** YOUR OBJECTIVE **
If a line in the material below holds the string "shares", tally it, then give the tally alone.

** MATERIAL TO PROCESS **

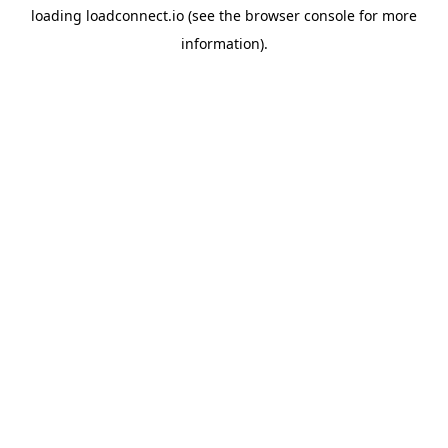
loading
loadconnect.io
(see the
browser console
for more
information).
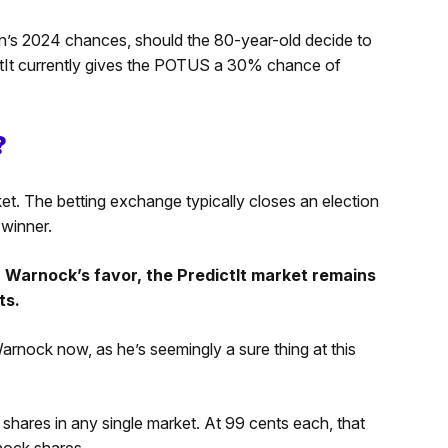
n’s 2024 chances, should the 80-year-old decide to
ctIt currently gives the POTUS a 30% chance of
?
et. The betting exchange typically closes an election
 winner.
n Warnock’s favor, the PredictIt market remains
ts.
ock now, as he’s seemingly a sure thing at this
 shares in any single market. At 99 cents each, that
nock shares.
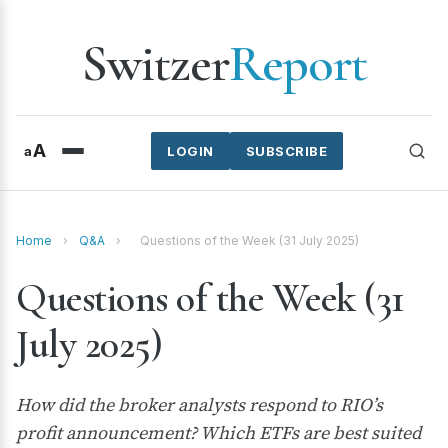
Switzer
Report
A
a
LOGIN
SUBSCRIBE
Home
›
Q&A
›
Questions of the Week (31 July 2025)
Questions of the Week (31
July 2025)
How did the broker analysts respond to RIO’s
profit announcement? Which ETFs are best suited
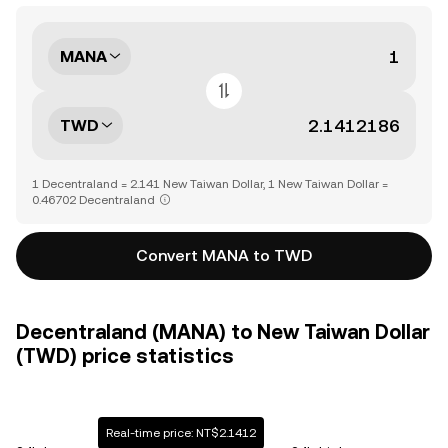
MANA
TWD
1 Decentraland = 2.141 New Taiwan Dollar, 1 New Taiwan Dollar =
0.46702 Decentraland
Convert MANA to TWD
Decentraland (MANA) to New Taiwan Dollar
(TWD) price statistics
Real-time price: NT$2.1412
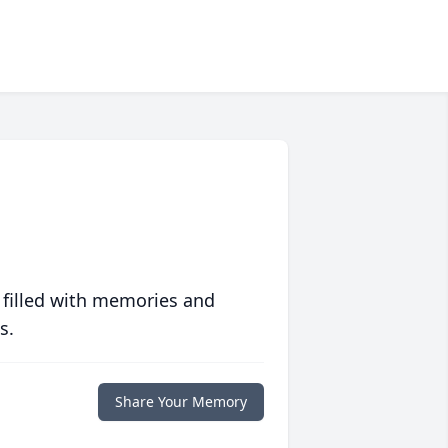
 filled with memories and
s.
Share Your Memory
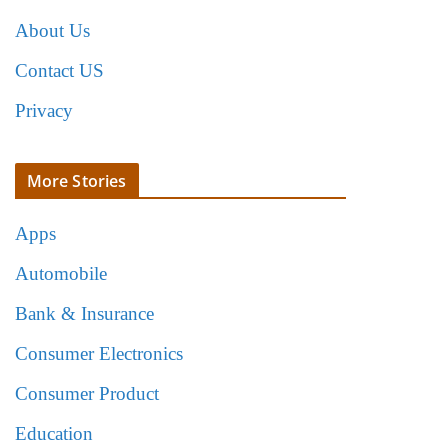
About Us
Contact US
Privacy
More Stories
Apps
Automobile
Bank & Insurance
Consumer Electronics
Consumer Product
Education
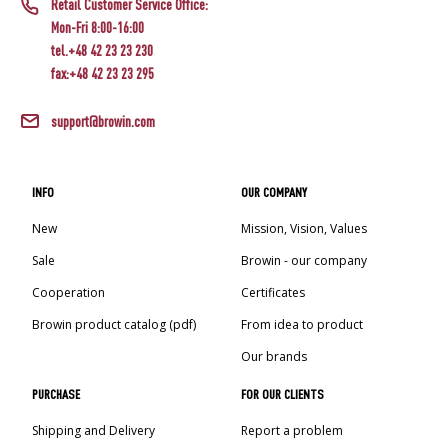
Retail Customer Service Office:
Mon-Fri 8:00-16:00
tel.+48 42 23 23 230
fax:+48 42 23 23 295
support@browin.com
INFO
OUR COMPANY
New
Mission, Vision, Values
Sale
Browin - our company
Cooperation
Certificates
Browin product catalog (pdf)
From idea to product
Our brands
PURCHASE
FOR OUR CLIENTS
Shipping and Delivery
Report a problem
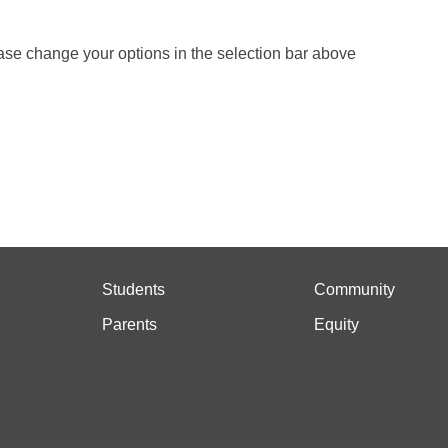
ase change your options in the selection bar above
Students
Community
Parents
Equity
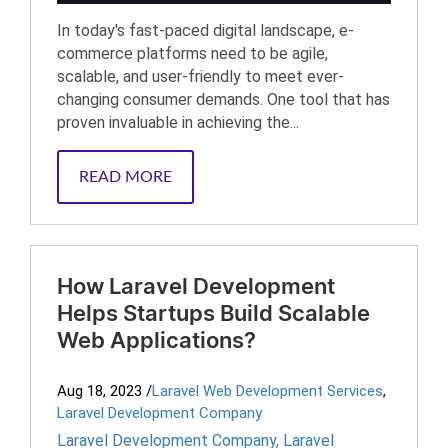
In today's fast-paced digital landscape, e-
commerce platforms need to be agile,
scalable, and user-friendly to meet ever-
changing consumer demands. One tool that has
proven invaluable in achieving the...
READ MORE
How Laravel Development
Helps Startups Build Scalable
Web Applications?
Aug 18, 2023
/
Laravel Web Development Services
,
Laravel Development Company
Laravel Development Company
,
Laravel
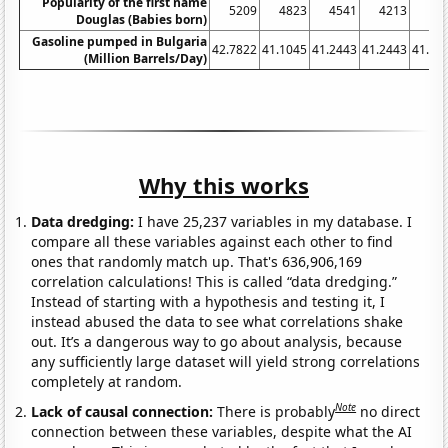
Popularity of the first name
5209
4823
4541
4213
41
Douglas (Babies born)
Gasoline pumped in Bulgaria
42.7822
41.1045
41.2443
41.2443
41.10
(Million Barrels/Day)
Why this works
Data dredging:
I have 25,237 variables in my database. I
compare all these variables against each other to find
ones that randomly match up. That's 636,906,169
correlation calculations! This is called “data dredging.”
Instead of starting with a hypothesis and testing it, I
instead abused the data to see what correlations shake
out. It’s a dangerous way to go about analysis, because
any sufficiently large dataset will yield strong correlations
completely at random.
Note
Lack of causal connection:
There is probably
no direct
connection between these variables, despite what the AI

** REPLY **
2